Il existe en alchimie toute une tradition de recopiage des traités, qui sans doute remonte au Moyen
Age, et donc aux temps précédant ceux de l'imprimerie. N'oublions pas, par exemple, qu'un Nicolas Flamel a ainsi exercé le métier d'"écrivain juré", donc de copiste.

Jusqu'au XVIIème, voire jusqu'au XVIIIème siècle, de nombreux ouvrages ésotériques, d'alchimie en particulier,  ont ainsi circulé "sous le manteau", à l'état de manuscrits, dans des versions suivant les cas plus ou moins fidèles.

Au XXème siècle encore, un Eugène Canseliet pratiquera l'art de la calligraphie, réécrivant lui-même  à la main d'anciens textes classiques de l'alchimie, et justifiant cette pratique non seulement par la maxime bien connue : qui écrit lit deux fois, mais aussi comme une sorte de devoir traditionnel.

Je n'accorde donc pour ma part guère de crédit à l'hypothèse avancée par Robert Ambelain dans la revue La tour Saint Jacques ("dossier Fulcanelli", 1962), selon laquelle Julien Champagne aurait copié des "manuscrits anciens" pour des raisons pécunières.

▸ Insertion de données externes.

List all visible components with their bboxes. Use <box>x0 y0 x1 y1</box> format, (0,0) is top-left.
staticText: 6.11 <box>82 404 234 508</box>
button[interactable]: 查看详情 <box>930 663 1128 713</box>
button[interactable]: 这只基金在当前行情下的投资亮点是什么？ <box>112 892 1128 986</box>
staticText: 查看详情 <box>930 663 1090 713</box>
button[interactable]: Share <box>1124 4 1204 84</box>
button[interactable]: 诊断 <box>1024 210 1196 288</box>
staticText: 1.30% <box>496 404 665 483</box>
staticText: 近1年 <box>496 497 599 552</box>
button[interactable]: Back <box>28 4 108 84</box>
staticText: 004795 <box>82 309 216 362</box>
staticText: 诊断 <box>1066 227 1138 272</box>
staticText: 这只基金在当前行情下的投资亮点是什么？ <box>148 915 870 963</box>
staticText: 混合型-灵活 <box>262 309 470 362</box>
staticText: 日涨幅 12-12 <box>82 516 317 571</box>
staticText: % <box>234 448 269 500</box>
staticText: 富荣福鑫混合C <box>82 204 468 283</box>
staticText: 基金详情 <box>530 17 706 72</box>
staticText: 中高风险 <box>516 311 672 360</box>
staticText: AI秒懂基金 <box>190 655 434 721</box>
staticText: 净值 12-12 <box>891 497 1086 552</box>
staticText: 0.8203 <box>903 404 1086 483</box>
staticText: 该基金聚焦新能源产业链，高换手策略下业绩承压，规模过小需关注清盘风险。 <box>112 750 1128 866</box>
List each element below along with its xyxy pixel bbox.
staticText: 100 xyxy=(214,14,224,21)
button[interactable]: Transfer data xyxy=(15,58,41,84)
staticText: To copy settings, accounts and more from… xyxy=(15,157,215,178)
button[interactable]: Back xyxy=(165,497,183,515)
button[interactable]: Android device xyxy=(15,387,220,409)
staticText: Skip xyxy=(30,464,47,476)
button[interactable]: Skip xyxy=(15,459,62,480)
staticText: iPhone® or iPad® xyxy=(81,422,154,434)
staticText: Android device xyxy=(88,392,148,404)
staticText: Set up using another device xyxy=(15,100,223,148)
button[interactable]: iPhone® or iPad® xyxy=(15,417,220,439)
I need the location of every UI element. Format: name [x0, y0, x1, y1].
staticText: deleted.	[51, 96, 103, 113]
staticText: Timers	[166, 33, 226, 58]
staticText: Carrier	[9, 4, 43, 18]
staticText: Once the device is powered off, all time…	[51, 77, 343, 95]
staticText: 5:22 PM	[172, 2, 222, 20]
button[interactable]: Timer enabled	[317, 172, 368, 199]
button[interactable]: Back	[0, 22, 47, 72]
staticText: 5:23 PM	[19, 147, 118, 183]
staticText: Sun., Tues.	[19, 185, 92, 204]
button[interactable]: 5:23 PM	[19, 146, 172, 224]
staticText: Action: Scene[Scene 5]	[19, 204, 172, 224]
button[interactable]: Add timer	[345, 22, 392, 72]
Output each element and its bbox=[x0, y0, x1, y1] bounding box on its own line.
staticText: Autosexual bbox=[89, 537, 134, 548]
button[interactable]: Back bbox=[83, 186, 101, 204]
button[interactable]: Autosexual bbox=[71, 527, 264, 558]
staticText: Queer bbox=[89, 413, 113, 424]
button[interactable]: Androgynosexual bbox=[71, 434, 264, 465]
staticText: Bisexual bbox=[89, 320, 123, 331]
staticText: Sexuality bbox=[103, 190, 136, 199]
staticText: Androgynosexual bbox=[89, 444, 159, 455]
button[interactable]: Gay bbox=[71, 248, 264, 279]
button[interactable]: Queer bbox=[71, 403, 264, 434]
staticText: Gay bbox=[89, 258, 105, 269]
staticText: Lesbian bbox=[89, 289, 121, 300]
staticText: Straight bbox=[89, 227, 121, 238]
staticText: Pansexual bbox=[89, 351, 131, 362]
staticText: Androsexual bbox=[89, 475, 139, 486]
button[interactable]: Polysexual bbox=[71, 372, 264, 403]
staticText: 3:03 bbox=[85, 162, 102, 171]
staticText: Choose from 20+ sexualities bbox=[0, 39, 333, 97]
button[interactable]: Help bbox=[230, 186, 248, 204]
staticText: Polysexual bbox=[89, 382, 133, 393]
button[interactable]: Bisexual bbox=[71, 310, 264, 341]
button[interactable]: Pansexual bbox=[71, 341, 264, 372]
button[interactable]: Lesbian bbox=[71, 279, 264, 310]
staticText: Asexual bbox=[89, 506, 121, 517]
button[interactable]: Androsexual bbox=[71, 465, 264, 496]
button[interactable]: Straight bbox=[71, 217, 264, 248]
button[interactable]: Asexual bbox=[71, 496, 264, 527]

Pour en venir à la page présentée ici, il s'agit du début d'un traité du XVIIème siècle, dû à l'alchimiste Esprit Gobineau de Montluisant (le mont luisant): Explication très curieuse des énigmes et figures qui sont au grand portail de l'église cathédrale et métropolitaine de Notre Dame de Paris (1640).

Cette oeuvre fut plus tard intégrée par Jean Mangin de Richebourg  à sa Bibliothèque des philosophes chimiques (1741) heureusement rééditée en 2003 par les éditions belges Beya.

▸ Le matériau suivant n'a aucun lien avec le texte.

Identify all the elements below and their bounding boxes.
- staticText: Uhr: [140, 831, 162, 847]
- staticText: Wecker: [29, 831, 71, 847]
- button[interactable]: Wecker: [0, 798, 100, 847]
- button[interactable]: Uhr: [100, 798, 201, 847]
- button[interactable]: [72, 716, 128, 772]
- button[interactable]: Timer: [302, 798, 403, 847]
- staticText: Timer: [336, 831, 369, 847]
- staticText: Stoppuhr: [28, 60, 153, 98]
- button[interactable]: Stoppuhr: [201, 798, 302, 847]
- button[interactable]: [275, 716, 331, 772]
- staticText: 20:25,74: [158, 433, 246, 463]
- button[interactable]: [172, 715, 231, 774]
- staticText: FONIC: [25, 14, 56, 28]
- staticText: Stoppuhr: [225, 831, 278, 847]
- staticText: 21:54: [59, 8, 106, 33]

En 1954, Claude d'Ygé la republia de son côté dans sa Nouvelle assemblée des philosophes chimiques, parue chez  Dervy, avec une préface d'Eugène Canseliet.

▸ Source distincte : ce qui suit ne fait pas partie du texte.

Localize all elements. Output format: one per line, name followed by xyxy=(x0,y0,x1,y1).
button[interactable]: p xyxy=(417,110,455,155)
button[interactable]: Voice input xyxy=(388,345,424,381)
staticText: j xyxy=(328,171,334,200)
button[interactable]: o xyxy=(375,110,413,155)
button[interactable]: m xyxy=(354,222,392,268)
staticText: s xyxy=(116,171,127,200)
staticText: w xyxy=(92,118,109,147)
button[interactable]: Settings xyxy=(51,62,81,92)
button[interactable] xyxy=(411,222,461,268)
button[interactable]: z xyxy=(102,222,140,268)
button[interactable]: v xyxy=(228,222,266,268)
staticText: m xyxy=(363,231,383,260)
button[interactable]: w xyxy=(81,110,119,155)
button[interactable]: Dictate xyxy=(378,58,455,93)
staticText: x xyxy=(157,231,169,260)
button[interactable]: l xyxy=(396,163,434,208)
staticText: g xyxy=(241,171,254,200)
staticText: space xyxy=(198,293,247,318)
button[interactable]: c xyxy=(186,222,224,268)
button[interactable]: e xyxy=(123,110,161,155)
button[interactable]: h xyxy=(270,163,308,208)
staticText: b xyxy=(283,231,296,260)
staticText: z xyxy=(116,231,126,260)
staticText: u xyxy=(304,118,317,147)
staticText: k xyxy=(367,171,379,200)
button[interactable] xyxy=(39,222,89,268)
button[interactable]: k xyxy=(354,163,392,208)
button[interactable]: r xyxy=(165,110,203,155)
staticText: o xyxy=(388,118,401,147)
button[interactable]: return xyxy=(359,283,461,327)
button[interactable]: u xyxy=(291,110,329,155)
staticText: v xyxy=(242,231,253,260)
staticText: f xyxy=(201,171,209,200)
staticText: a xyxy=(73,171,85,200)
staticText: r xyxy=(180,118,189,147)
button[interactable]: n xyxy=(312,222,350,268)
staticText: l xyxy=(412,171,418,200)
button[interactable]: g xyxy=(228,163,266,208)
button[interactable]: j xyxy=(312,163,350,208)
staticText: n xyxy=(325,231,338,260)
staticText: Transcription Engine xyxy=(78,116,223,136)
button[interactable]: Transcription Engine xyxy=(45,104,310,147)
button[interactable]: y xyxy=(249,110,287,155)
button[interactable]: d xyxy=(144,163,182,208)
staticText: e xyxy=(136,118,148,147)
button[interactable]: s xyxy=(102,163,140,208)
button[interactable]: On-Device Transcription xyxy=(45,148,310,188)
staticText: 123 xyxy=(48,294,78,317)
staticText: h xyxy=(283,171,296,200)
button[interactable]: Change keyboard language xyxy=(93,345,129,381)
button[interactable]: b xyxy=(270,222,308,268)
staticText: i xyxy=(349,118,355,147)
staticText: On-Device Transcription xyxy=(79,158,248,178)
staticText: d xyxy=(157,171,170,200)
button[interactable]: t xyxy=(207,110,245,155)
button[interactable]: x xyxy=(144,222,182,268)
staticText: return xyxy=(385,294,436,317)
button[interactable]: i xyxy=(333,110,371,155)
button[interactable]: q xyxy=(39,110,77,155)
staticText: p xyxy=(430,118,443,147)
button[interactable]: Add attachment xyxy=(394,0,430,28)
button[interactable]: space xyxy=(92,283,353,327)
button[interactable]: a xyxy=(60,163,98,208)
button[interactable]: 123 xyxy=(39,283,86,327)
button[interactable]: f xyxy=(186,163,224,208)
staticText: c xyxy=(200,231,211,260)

On pourra trouver le texte français du traité sur le remarquable site britannique d'Adam McLean, consacré à l'alchimie et à l'hermétisme:

http://www.levity.com/alchemy/notredame/html

Deux points au moins me semblent devoir être relevés à propos de cette oeuvre et de sa copie moderne par Julien Champagne.

Le premier est que l'illustrateur du Mystère des Cathédrales de Fulcanelli a choisi de copier une
oeuvre qui préfigure le dit Mystère, puisqu'avec celle d'Amiens c'est la cathédrale de Paris qui tient la vedette de ce livre.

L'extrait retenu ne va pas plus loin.